_Exercise description_. Give the lines again exactly as they appear, beginning at the one with "Households' income and" and ending at the last line of the records.

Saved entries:
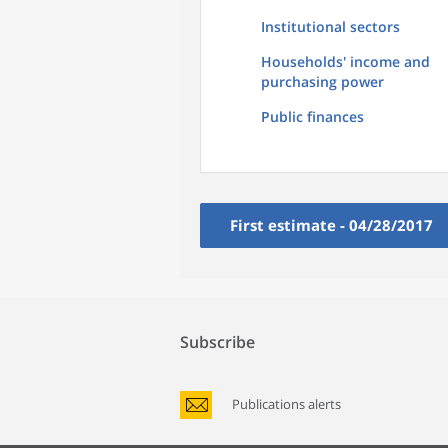
Institutional sectors
Households' income and
purchasing power
Public finances
First estimate - 04/28/2017
Subscribe
Publications alerts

_Answer for the task_.
Households' income and
purchasing power
Public finances
First estimate - 04/28/2017
Subscribe
Publications alerts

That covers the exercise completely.